The USAA Compute Hub, hosted by the Center for Data Science, is a shared research infrastructure that provides programmatic access to a wide range of open-source large language models (LLMs), including both text and vision-language models. Its primary focus is to support undergraduate student learning opportunities within the College of AI, Cyber and Computing by giving students hands-on access to modern AI tools and infrastructure. Through standardized APIs, students and researchers can experiment with, develop, and evaluate AI systems for tasks such as natural language processing and multimodal reasoning. The platform emphasizes openness and extensibility, allowing new open-source models to be integrated as the ecosystem evolves and ensuring that students engage with current, real-world AI technologies.
For more details or inquiries on how to gain access, interested users should contact anthony.rios@utsa.edu or james.benson@utsa.edu. In your request, please state your department and a short description of how you plan to use the resource. Access is granted on a rolling basis, with priority given to educational activities that directly support undergraduate instruction, coursework, and student-led projects within the College of AI, Cyber and Computing.
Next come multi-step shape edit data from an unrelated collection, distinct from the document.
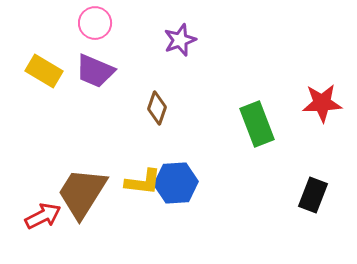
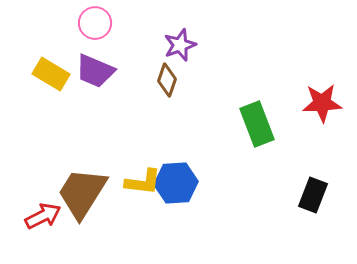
purple star: moved 5 px down
yellow rectangle: moved 7 px right, 3 px down
brown diamond: moved 10 px right, 28 px up
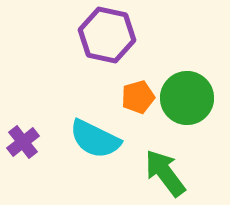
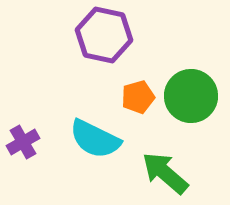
purple hexagon: moved 3 px left
green circle: moved 4 px right, 2 px up
purple cross: rotated 8 degrees clockwise
green arrow: rotated 12 degrees counterclockwise
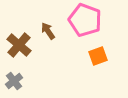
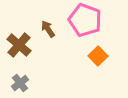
brown arrow: moved 2 px up
orange square: rotated 24 degrees counterclockwise
gray cross: moved 6 px right, 2 px down
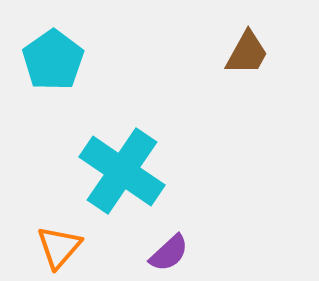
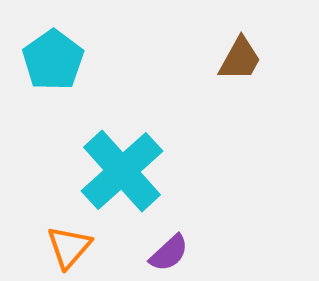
brown trapezoid: moved 7 px left, 6 px down
cyan cross: rotated 14 degrees clockwise
orange triangle: moved 10 px right
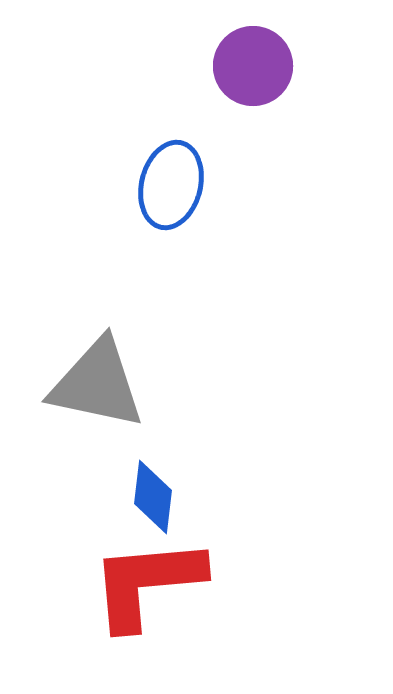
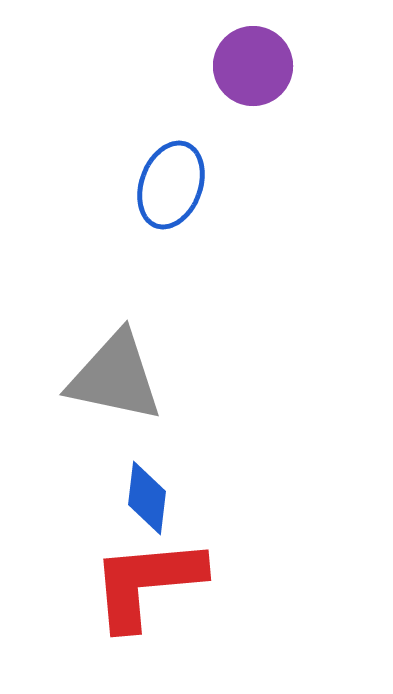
blue ellipse: rotated 6 degrees clockwise
gray triangle: moved 18 px right, 7 px up
blue diamond: moved 6 px left, 1 px down
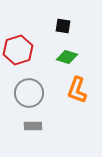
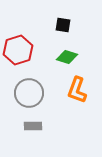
black square: moved 1 px up
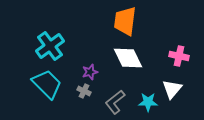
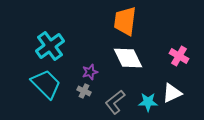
pink cross: rotated 18 degrees clockwise
cyan trapezoid: moved 1 px left
white triangle: moved 4 px down; rotated 25 degrees clockwise
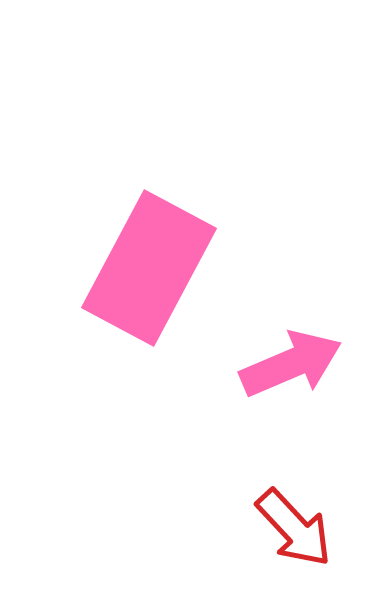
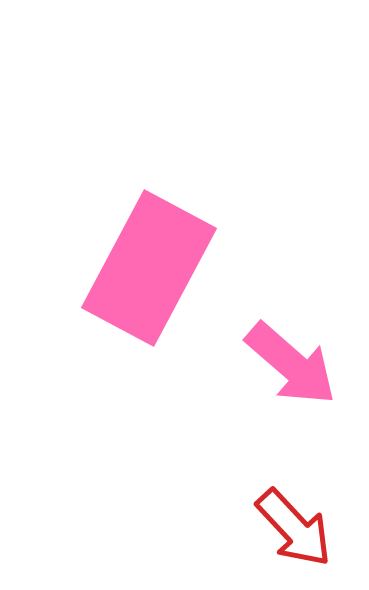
pink arrow: rotated 64 degrees clockwise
The USAA Compute Hub is powered by a high-performance, GPU-accelerated cluster designed to support large-scale AI workloads and hands-on undergraduate learning. The system includes multiple Dell PowerEdge compute servers connected through high-speed networking to enable efficient distributed training and inference.
The cluster features three Dell PowerEdge R660 nodes equipped with dual Intel Xeon Gold processors, 64GB of RAM per node, and a mix of SSD and BOSS storage for fast local data access. These nodes provide general compute capacity for experimentation, lightweight model hosting, and coursework.
For GPU-accelerated workloads, the system includes two Dell PowerEdge R760XA servers configured with Intel Xeon Gold processors, 1TB of RAM per node, and high-speed NVMe storage. Each R760XA node is equipped with four NVIDIA H100 NVL GPUs, enabling large-scale training and inference for modern language and vision-language models. High-bandwidth 100GbE networking connects all nodes through redundant enterprise switches, ensuring low-latency communication and reliable performance.
Together, this infrastructure provides a scalable environment for running open-source LLMs and multimodal models, supporting both research experimentation and intensive undergraduate training in modern AI systems.